By J’son Cannelos – Partner / Principal Architect, eSage Group
“In God we trust; all others pay cash.”
- Bob French, New Orleans Tuxedo Jazz Musician (1938 – 2012)
This fairly simple Hive issue was driving me nuts for a while, so I wanted to get it out to the blog while its still fresh on my mind.
Take the following innocent Hive query:
select distinct s.date_local, s.user_id from slice_played s Where LENGTH(s.user_id) > 0 and s.date_local >= ’2012-10-07′ and s.date_local <= ’2012-10-08′ order by s.date_local desc limit 150;
Time and time again this would return:
Error in semantic analysis. Invalid table alias or column reference s
After removing each piece of the query, it turns out that the culprit was the ORDER BY clause. This piece is seems to be illegal.
order by s.date_local
Why you ask? Because, apparently, Hive doesn’t allow table references in the ORDER BY clause! Ack!

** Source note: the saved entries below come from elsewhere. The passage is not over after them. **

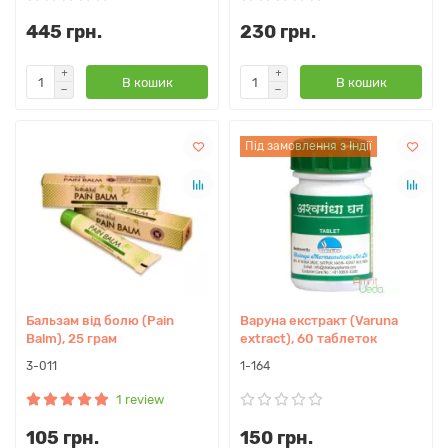
445 грн.
230 грн.
В кошик
В кошик
Під замовлення з Індії
Бальзам від болю (Pain
Варуна екстракт (Varuna
Balm), 25 грам
extract), 60 таблеток
3-011
1-164
1 review
105 грн.
150 грн.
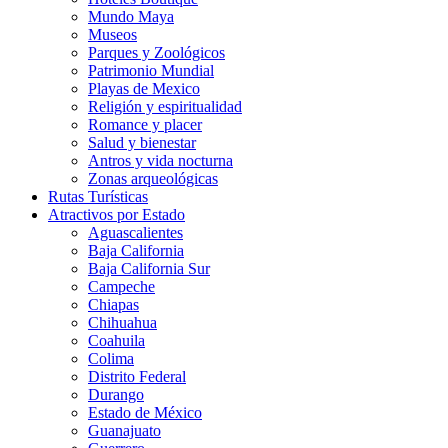
Mundo Maya
Museos
Parques y Zoológicos
Patrimonio Mundial
Playas de Mexico
Religión y espiritualidad
Romance y placer
Salud y bienestar
Antros y vida nocturna
Zonas arqueológicas
Rutas Turísticas
Atractivos por Estado
Aguascalientes
Baja California
Baja California Sur
Campeche
Chiapas
Chihuahua
Coahuila
Colima
Distrito Federal
Durango
Estado de México
Guanajuato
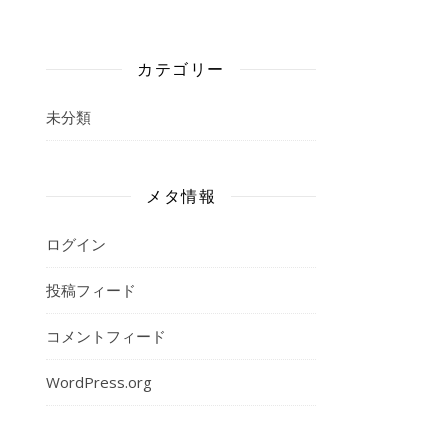
カテゴリー
未分類
メタ情報
ログイン
投稿フィード
コメントフィード
WordPress.org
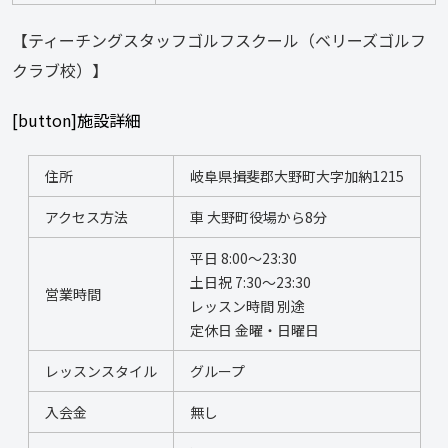
【ティーチングスタッフゴルフスクール（ベリーズゴルフ
クラブ校）】
[button]施設詳細
住所
岐阜県揖斐郡大野町大字加納1215
アクセス方法
車 大野町役場から8分
平日 8:00〜23:30   
土日祝 7:30〜23:30 
営業時間
レッスン時間 別途 
定休日 金曜・日曜日
レッスンスタイル
グループ
入会金
無し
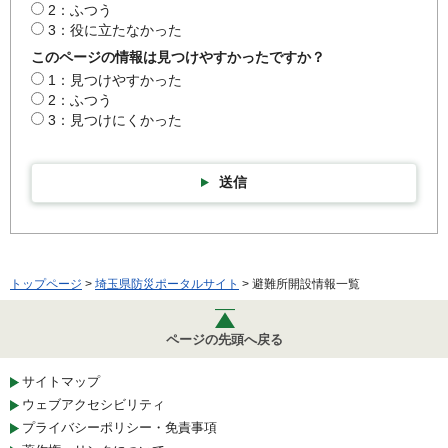
2：ふつう
3：役に立たなかった
このページの情報は見つけやすかったですか？
1：見つけやすかった
2：ふつう
3：見つけにくかった
送信
トップページ
>
埼玉県防災ポータルサイト
> 避難所開設情報一覧
ページの先頭へ戻る
サイトマップ
ウェブアクセシビリティ
プライバシーポリシー・免責事項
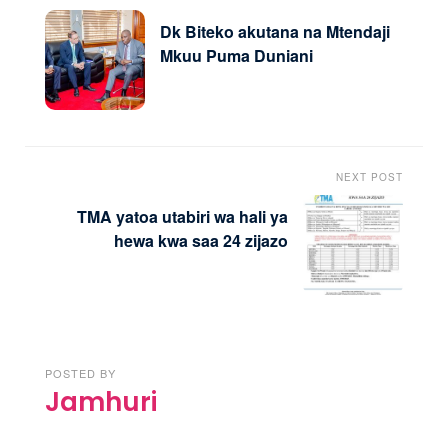
Dk Biteko akutana na Mtendaji
Mkuu Puma Duniani
NEXT POST
TMA yatoa utabiri wa hali ya
hewa kwa saa 24 zijazo
POSTED BY
Jamhuri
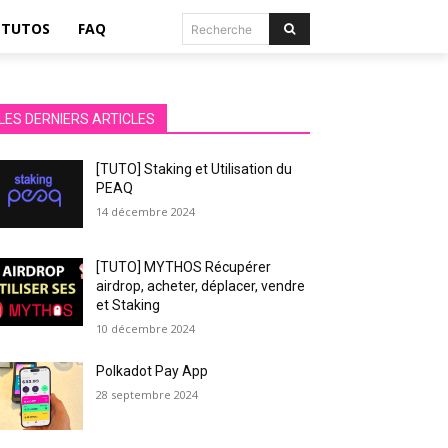
TUTOS
FAQ
Recherche
LES DERNIERS ARTICLES
[TUTO] Staking et Utilisation du
PEAQ
14 décembre 2024
[TUTO] MYTHOS Récupérer
airdrop, acheter, déplacer, vendre
et Staking
10 décembre 2024
Polkadot Pay App
28 septembre 2024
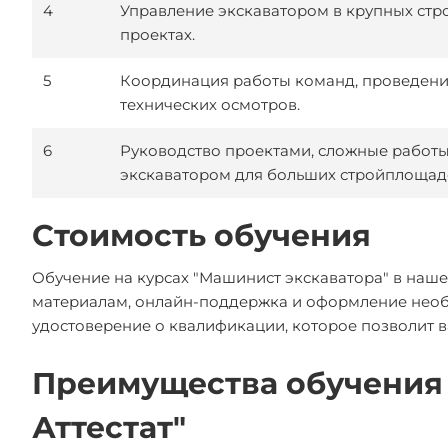
4
Управление экскаватором в крупных стр
проектах.
5
Координация работы команд, проведен
технических осмотров.
6
Руководство проектами, сложные работы
экскаватором для больших стройплощад
Стоимость обучения
Обучение на курсах "Машинист экскаватора" в наше
материалам, онлайн-поддержка и оформление необ
удостоверение о квалификации, которое позволит в
Преимущества обучения 
Аттестат"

The solution is pretty simple, but not intuitive. You need to either a) remove the table reference in the fields in your ORDER BY clause or b) alias the columns you would like to use in the order by clause. Here is the corrected Hive query that works:
select distinct s.date_local as date_pacific, s.user_id from slice_played s Where LENGTH(s.user_id) > 0 and s.date_local >= ’2012-10-07′ and s.date_local <= ’2012-10-08′ order by date_pacific desc limit 150;
I’ve fell into this trap several times now. In our Hive implementation, we pretty much force strict mode (hive.mapred.mode = strict), so we have to alias tables, use existing partitions in the WHERE clause, et.
According to this JIRA link (https://issues.apache.org/jira/browse/HIVE-1449), it’s a known issue. It just says that table references are a no-no, so you don’t need to really alias your columns, however; column aliases seem safer to me. I could just as easily be joining to several tables with a “date_local” column.
Hope this helps and happy coding!